Kapan penularan berakhir? Kebanyakan orang yang terinfeksi COVID-19 dengan gejala, tidak akan menularkan lagi penyakitnya dalam waktu 10 hari ditambah 3 hari setelah gejala hilang. Sedangkan orang yang dites positif tetapi tidak pernah menunjukkan gejala (OTG) dianjurkan isolasi selama 14 hari, dan setelah itu tidak akan menularkan penyakitnya, meskipun hasil tesnya masih positif. Inilah alasan di balik rekomendasi isolasi mandiri selama 14 hari.
6. Kapan saya bebas dari isolasi mandiri atau boleh pulang dari pertawatan di rumah sakit?

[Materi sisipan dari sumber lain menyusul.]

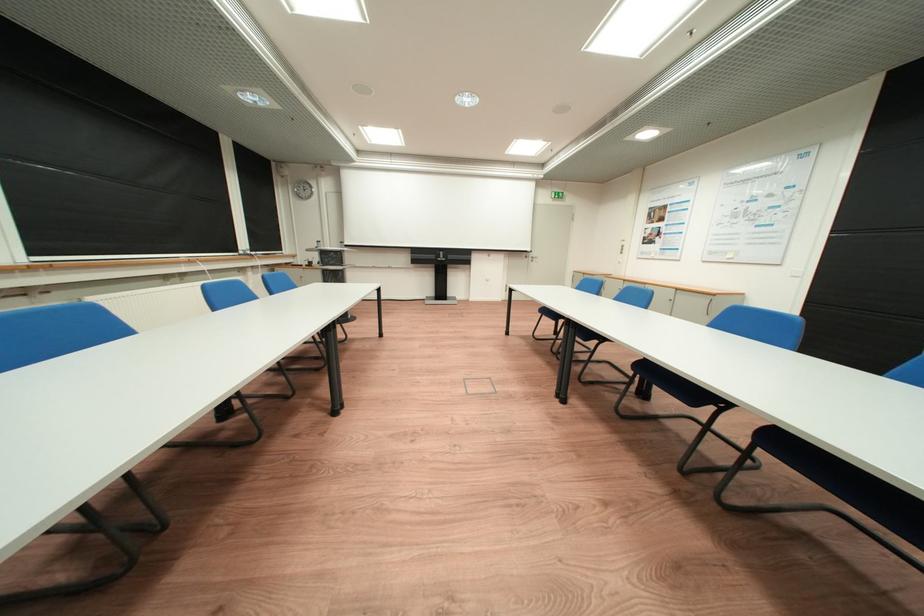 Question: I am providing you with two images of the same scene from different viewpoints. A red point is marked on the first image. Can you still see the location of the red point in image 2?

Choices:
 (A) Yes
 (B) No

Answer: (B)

Tergantung dari seberapa berat gejala yang Kamu alami. Kebanyakan orang dengan kasus ringan dapat pulih dalam satu hingga dua minggu. Namun, survei terbaru yang dilakukan oleh CDC menemukan bahwa pemulihan mungkin memakan waktu lebih lama daripada yang diperkirakan sebelumnya, bahkan untuk orang dewasa dengan kasus yang lebih ringan yang tidak memerlukan rawat inap.
Survei CDC menemukan bahwa sepertiga dari orang dewasa belum kembali ke kondisi kesahatan normal setelah dua hingga tiga minggu dinyatakan positif COVID-19. Panduan CDC terbaru menyatakan bahwa seseorang yang menderita COVID-19 dapat mengakhiri isolasi setelah memenuhi kriteria berikut:
1. Sudah lebih dari 10 hari sejak gejala hilang.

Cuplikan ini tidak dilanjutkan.